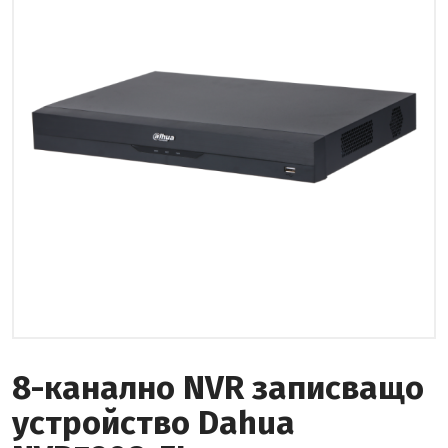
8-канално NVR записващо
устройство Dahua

==

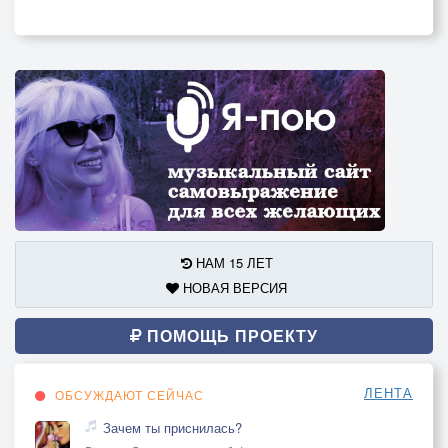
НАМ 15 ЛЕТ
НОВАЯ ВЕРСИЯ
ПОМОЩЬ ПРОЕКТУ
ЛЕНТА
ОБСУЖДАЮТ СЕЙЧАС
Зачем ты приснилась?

_TASK STATEMENT_. Repeat, character for character, the lines of the material above from the line with "НОВАЯ ВЕРСИЯ" through the line with "Зачем ты приснилась?".

_TASK RESULT_.
НОВАЯ ВЕРСИЯ
ПОМОЩЬ ПРОЕКТУ
ЛЕНТА
ОБСУЖДАЮТ СЕЙЧАС
Зачем ты приснилась?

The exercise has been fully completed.